Advertising, Literature and Print Culture in Ireland, 1891-1922
ISBN: 9781137271242
Platform/Publisher: Ebook Central / Palgrave Macmillan UK
Digital rights: Users: Unlimited; Printing: Limited; Download: 7 Days at a Time
Subjects: Literature;

This is the first study of the cultural meanings of advertising in the Irish Revival period. John Strachan and Claire Nally shed new light on advanced nationalism in Ireland before and immediately after the Easter Rising of 1916, while also addressing how the wider politics of Ireland, from the Irish Parliamentary Party to anti-Home Rule unionism, resonated through contemporary advertising copy. The book examines the manner in which some of the key authors of the Revival, notably Oscar Wilde and W. B. Yeats, reacted to advertising and to the consumer culture around them. Illustrated with over 60 fascinating contemporary advertising images, this book addresses a diverse and intriguing range of Irish advertising: the pages of An Claidheamh Soluis under Patrick Pearse's editorship, the selling of the Ulster Volunteer Force, the advertising columns of The Lady of the House, the marketing of the sports of the Gaelic Athletic Association, the use of Irish Party politicians in First World War recruitment campaigns, the commemorative paraphernalia surrounding the centenary of the 1798 United Irishmen uprising, and the relationship of Murphy's stout with the British military, Sinn Féin and the Irish Free State.

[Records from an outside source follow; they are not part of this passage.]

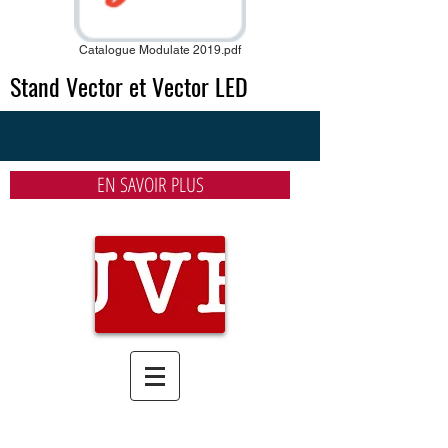
Catalogue Modulate 2019.pdf
Stand Vector et Vector LED
EN SAVOIR PLUS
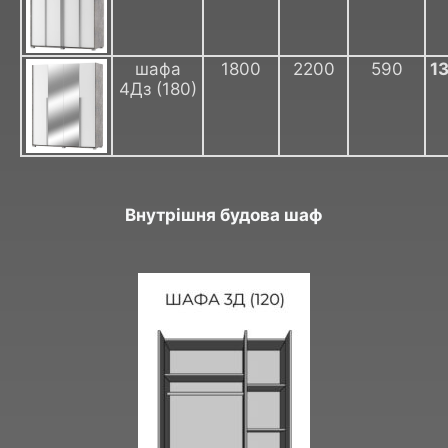
шафа
1800
2200
590
1
4Дз (180)
Внутрішня будова шаф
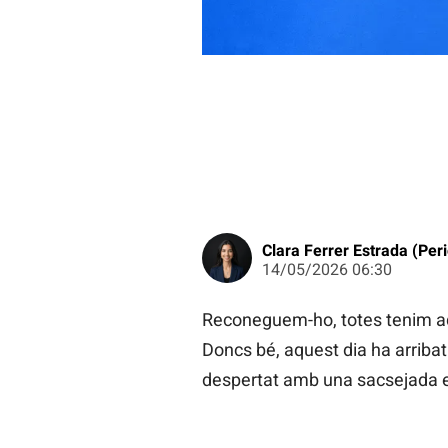
Clara Ferrer Estrada (Peri
14/05/2026 06:30
Reconeguem-ho, totes tenim aqu
Doncs bé, aquest dia ha arribat
despertat amb una sacsejada en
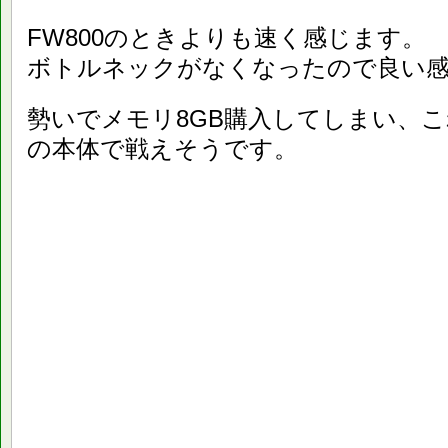
FW800のときよりも速く感じます。
ボトルネックがなくなったので良い
勢いでメモリ8GB購入してしまい、
の本体で戦えそうです。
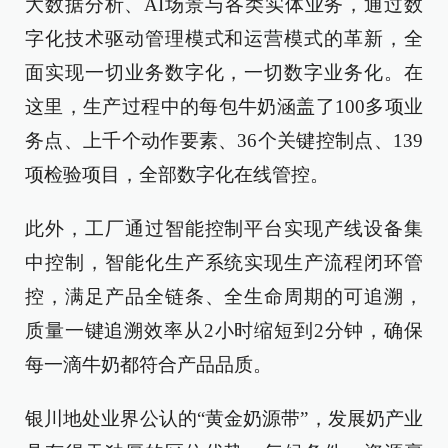
大数据分析、AI场景与各类实体业务，通过数
字化技术驱动管理模式和运营模式的革新，全
面实现一切业务数字化，一切数字业务化。在
这里，生产过程中的每包牛奶涵盖了100多项业
务点、上千个动作要素、36个关键控制点、139
项检验项目，全部数字化在线管控。
此外，工厂通过智能控制平台实现产线设备集
中控制，智能化生产系统实现生产流程闭环管
控，满足产品全链条、全生命周期的可追溯，
质量一键追溯效率从2小时缩短到2分钟，确保
每一滴牛奶都符合产品品质。
银川地处业界公认的“黄金奶源带”，发展奶产业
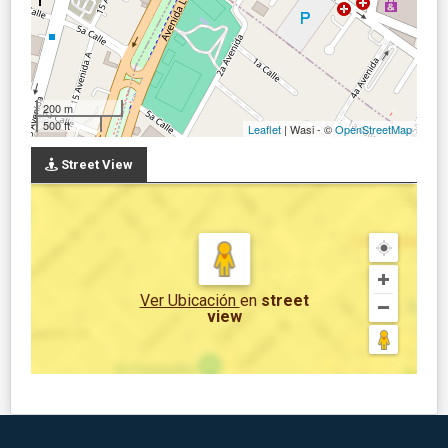
200 m
500 ft
Leaflet
| Wasi - ©
OpenStreetMap
Street View
Ver Ubicación
en
street
view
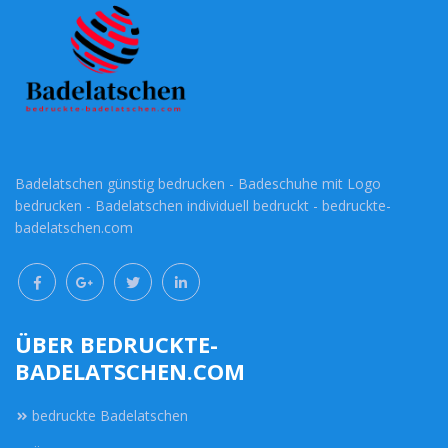
Badelatschen günstig bedrucken - Badeschuhe mit Logo
bedrucken - Badelatschen individuell bedruckt - bedruckte-
badelatschen.com
ÜBER BEDRUCKTE-
BADELATSCHEN.COM
bedruckte Badelatschen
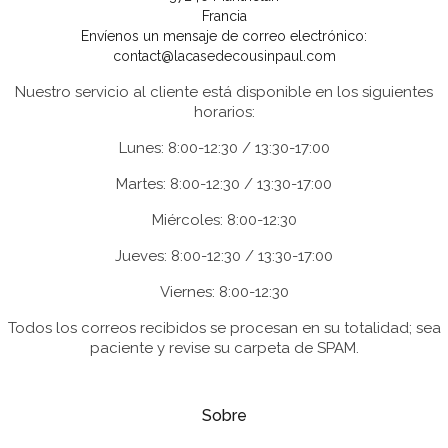
Francia
Envíenos un mensaje de correo electrónico:
contact@lacasedecousinpaul.com
Nuestro servicio al cliente está disponible en los siguientes
horarios:
Lunes: 8:00-12:30 / 13:30-17:00
Martes: 8:00-12:30 / 13:30-17:00
Miércoles: 8:00-12:30
Jueves: 8:00-12:30 / 13:30-17:00
Viernes: 8:00-12:30
Todos los correos recibidos se procesan en su totalidad; sea
paciente y revise su carpeta de SPAM.
Sobre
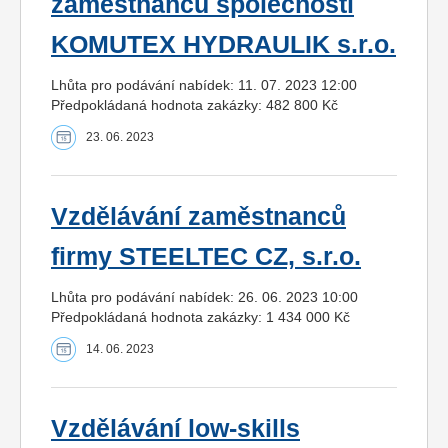
zaměstnanců společnosti
KOMUTEX HYDRAULIK s.r.o.
Lhůta pro podávání nabídek: 11. 07. 2023 12:00
Předpokládaná hodnota zakázky: 482 800 Kč
23. 06. 2023
Vzdělávání zaměstnanců
firmy STEELTEC CZ, s.r.o.
Lhůta pro podávání nabídek: 26. 06. 2023 10:00
Předpokládaná hodnota zakázky: 1 434 000 Kč
14. 06. 2023
Vzdělávání low-skills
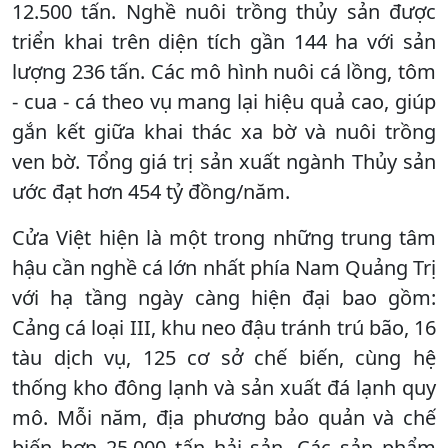
12.500 tấn. Nghề nuôi trồng thủy sản được
triển khai trên diện tích gần 144 ha với sản
lượng 236 tấn. Các mô hình nuôi cá lồng, tôm
- cua - cá theo vụ mang lại hiệu quả cao, giúp
gắn kết giữa khai thác xa bờ và nuôi trồng
ven bờ. Tổng giá trị sản xuất ngành Thủy sản
ước đạt hơn 454 tỷ đồng/năm.
Cửa Việt hiện là một trong những trung tâm
hậu cần nghề cá lớn nhất phía Nam Quảng Trị
với hạ tầng ngày càng hiện đại bao gồm:
Cảng cá loại III, khu neo đậu tránh trú bão, 16
tàu dịch vụ, 125 cơ sở chế biến, cùng hệ
thống kho đông lạnh và sản xuất đá lạnh quy
mô. Mỗi năm, địa phương bảo quản và chế
biến hơn 25.000 tấn hải sản. Các sản phẩm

JOHN STRACHAN is Professor of English Literature at the University of Northumbria, UK. His books include Advertising and Satirical Culture in the Romantic Period (2007) and, with Alison O'Malley-Younger, Ireland at War and Peace (2011). He is Associate Editor of the Oxford Companion to English Literature and a Fellow of the Royal Historical Society.
CLAIRE NALLY is Lecturer in Twentieth-Century English Literature at the University of Northumbria, UK. Her published work includes W.B. Yeats's Occult Nationalism (2009); Naked Exhibitionism: Gender, Performance and Public Exposure, edited with Angela Smith (2012); and W.B. Yeats's A Vision: Explications and Contexts, edited with Matthew Gibson and Neil Mann (2012).